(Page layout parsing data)
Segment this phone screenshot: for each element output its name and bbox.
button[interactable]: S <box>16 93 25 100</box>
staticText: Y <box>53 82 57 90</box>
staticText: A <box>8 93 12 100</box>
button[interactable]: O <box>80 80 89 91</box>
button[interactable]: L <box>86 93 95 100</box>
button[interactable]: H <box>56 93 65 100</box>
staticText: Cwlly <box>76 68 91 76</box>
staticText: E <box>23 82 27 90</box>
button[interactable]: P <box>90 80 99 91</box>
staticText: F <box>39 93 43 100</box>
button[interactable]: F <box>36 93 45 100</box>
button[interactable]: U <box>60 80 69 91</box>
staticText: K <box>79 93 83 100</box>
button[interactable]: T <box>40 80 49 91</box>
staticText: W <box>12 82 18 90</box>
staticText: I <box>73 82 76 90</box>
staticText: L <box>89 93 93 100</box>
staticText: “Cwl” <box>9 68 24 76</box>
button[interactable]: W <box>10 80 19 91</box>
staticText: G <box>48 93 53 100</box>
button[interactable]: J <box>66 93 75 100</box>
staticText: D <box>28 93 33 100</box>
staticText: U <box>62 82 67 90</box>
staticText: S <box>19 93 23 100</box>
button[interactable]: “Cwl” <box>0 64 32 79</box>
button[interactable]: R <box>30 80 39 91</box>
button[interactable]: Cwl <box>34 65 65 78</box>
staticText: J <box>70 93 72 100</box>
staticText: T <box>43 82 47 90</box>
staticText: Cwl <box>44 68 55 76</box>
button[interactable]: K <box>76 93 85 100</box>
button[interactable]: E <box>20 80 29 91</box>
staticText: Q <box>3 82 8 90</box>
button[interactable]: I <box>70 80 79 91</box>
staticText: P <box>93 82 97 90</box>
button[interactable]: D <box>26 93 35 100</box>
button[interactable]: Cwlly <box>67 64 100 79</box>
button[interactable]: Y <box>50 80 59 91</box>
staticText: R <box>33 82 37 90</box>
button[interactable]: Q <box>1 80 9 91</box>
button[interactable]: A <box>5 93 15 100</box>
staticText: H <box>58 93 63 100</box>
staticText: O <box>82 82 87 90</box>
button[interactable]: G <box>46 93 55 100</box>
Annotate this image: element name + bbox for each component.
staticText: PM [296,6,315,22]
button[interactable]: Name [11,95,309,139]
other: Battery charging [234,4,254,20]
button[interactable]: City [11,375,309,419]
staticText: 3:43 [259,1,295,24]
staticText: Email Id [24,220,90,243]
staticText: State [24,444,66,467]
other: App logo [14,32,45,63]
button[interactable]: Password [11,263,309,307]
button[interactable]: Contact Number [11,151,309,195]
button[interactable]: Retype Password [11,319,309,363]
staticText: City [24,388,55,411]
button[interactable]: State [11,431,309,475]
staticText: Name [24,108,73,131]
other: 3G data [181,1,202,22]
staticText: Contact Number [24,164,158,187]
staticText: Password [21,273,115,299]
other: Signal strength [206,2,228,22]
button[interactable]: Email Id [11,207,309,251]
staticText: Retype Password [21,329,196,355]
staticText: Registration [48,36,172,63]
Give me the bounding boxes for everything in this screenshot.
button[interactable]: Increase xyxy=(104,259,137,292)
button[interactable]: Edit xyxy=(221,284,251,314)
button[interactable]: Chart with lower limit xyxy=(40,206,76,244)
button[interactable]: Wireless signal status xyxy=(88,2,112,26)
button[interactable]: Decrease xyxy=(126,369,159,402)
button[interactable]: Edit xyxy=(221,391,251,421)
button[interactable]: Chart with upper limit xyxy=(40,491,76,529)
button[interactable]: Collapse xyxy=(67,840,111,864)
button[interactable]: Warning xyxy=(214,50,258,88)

Task goal => The word "xyxy" may appear in several lines of the data; copy every line where it does.

Your response =>
button[interactable]: Increase xyxy=(104,259,137,292)
button[interactable]: Edit xyxy=(221,284,251,314)
button[interactable]: Chart with lower limit xyxy=(40,206,76,244)
button[interactable]: Wireless signal status xyxy=(88,2,112,26)
button[interactable]: Decrease xyxy=(126,369,159,402)
button[interactable]: Edit xyxy=(221,391,251,421)
button[interactable]: Chart with upper limit xyxy=(40,491,76,529)
button[interactable]: Collapse xyxy=(67,840,111,864)
button[interactable]: Warning xyxy=(214,50,258,88)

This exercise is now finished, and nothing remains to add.